### Task brief
Go through the records and give each one again exactly, omitting the images.

### Dataset content
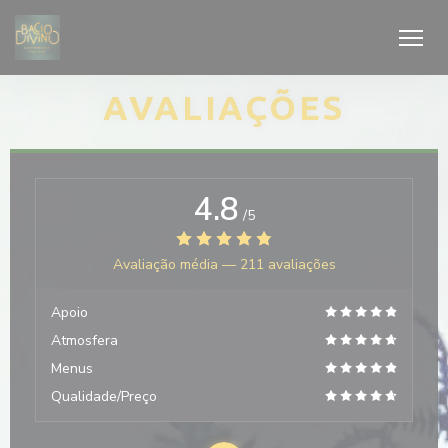
Painel de Gerenciamento de Cookies
AVALIAÇÕES
4.8
/5
Avaliação média —
211 avaliações
Apoio
Atmosfera
Menus
Qualidade/Preço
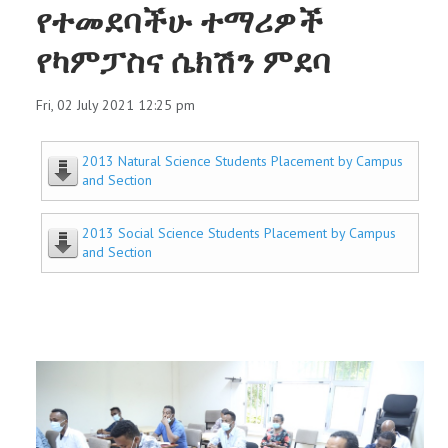
የተመደባችሁ ተማሪዎች
የካምፓስና ሴክሽን ምደባ
Fri, 02 July 2021 12:25 pm
2013 Natural Science Students Placement by Campus
and Section
2013 Social Science Students Placement by Campus
and Section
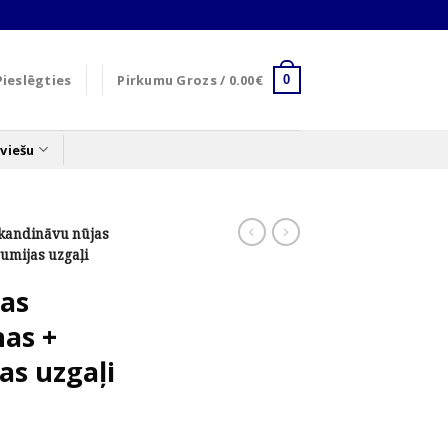
Pieslēgties
Pirkumu Grozs /
0.00
€
0
viešu
kandināvu nūjas
gumijas uzgaļi
as
nas +
as uzgaļi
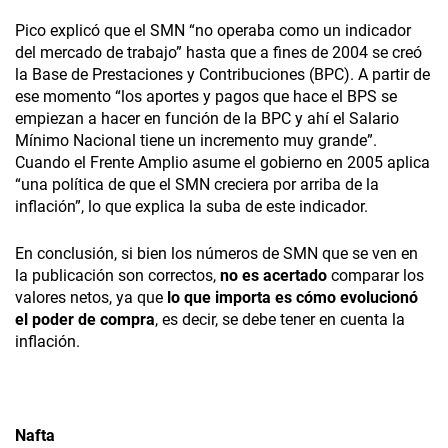
Pico explicó que el SMN “no operaba como un indicador
del mercado de trabajo” hasta que a fines de 2004 se creó
la Base de Prestaciones y Contribuciones (BPC). A partir de
ese momento “los aportes y pagos que hace el BPS se
empiezan a hacer en función de la BPC y ahí el Salario
Mínimo Nacional tiene un incremento muy grande”.
Cuando el Frente Amplio asume el gobierno en 2005 aplica
“una política de que el SMN creciera por arriba de la
inflación”, lo que explica la suba de este indicador.
En conclusión, si bien los números de SMN que se ven en
la publicación son correctos,
no es acertado
comparar los
valores netos, ya que
lo que importa es cómo evolucionó
el poder de compra
, es decir, se debe tener en cuenta la
inflación.
Nafta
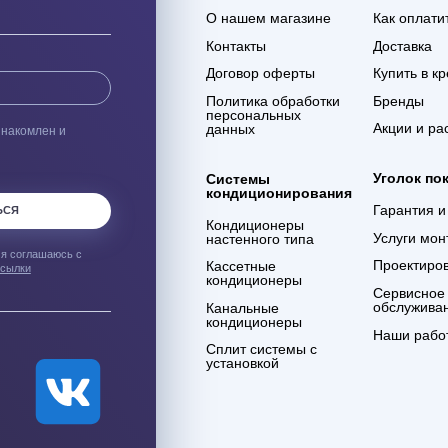
ая доставка
Гарантия 3 года
ас оборудования с
Мы уверены в качестве
% сохранности при
оказываемых услуг и в
евозке
компетенции сотрудников
компании
ым о лучших
Компания
О нашем магазине
Контакты
Договор оферты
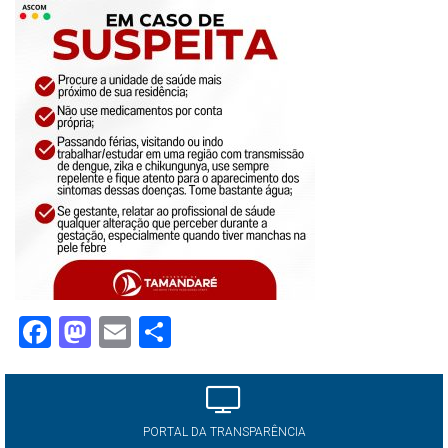
Facebook
Mastodon
Email
Share
PORTAL DA TRANSPARÊNCIA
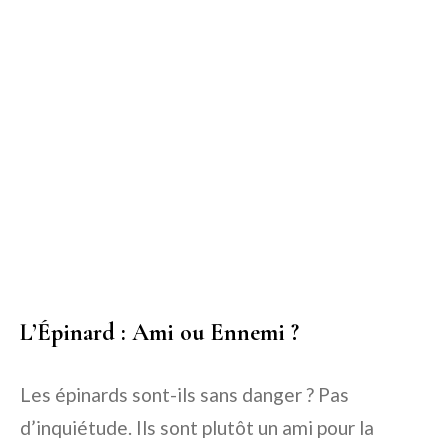
L’Épinard : Ami ou Ennemi ?
Les épinards sont-ils sans danger ? Pas
d’inquiétude. Ils sont plutôt un ami pour la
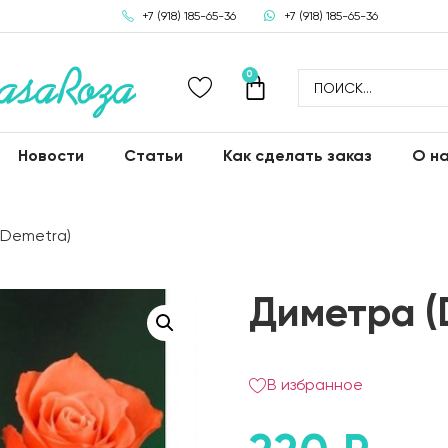
+7 (918) 185-65-36
+7 (918) 185-65-36
0
Новости
Статьи
Как сделать заказ
О н
(Demetra)
Диметра (
В избранное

### Task result
Painel de Gerenciamento de Cookies
AVALIAÇÕES
4.8
/5
Avaliação média —
211 avaliações
Apoio
Atmosfera
Menus
Qualidade/Preço
የተመደባችሁ ተማሪዎች
የካምፓስና ሴክሽን ምደባ
Fri, 02 July 2021 12:25 pm
2013 Natural Science Students Placement by Campus
and Section
2013 Social Science Students Placement by Campus
and Section
Pieslēgties
Pirkumu Grozs /
0.00
€
0
viešu
kandināvu nūjas
gumijas uzgaļi
as
nas +
as uzgaļi
Pico explicó que el SMN “no operaba como un indicador
del mercado de trabajo” hasta que a fines de 2004 se creó
la Base de Prestaciones y Contribuciones (BPC). A partir de
ese momento “los aportes y pagos que hace el BPS se
empiezan a hacer en función de la BPC y ahí el Salario
Mínimo Nacional tiene un incremento muy grande”.
Cuando el Frente Amplio asume el gobierno en 2005 aplica
“una política de que el SMN creciera por arriba de la
inflación”, lo que explica la suba de este indicador.
En conclusión, si bien los números de SMN que se ven en
la publicación son correctos,
no es acertado
comparar los
valores netos, ya que
lo que importa es cómo evolucionó
el poder de compra
, es decir, se debe tener en cuenta la
inflación.
Nafta
ая доставка
Гарантия 3 года
ас оборудования с
Мы уверены в качестве
% сохранности при
оказываемых услуг и в
евозке
компетенции сотрудников
компании
ым о лучших
Компания
О нашем магазине
Контакты
Договор оферты
Facebook
Mastodon
Email
Share
PORTAL DA TRANSPARÊNCIA
L’Épinard : Ami ou Ennemi ?
Les épinards sont-ils sans danger ? Pas
d’inquiétude. Ils sont plutôt un ami pour la
+7 (918) 185-65-36
+7 (918) 185-65-36
0
Новости
Статьи
Как сделать заказ
О н
(Demetra)
Диметра (
В избранное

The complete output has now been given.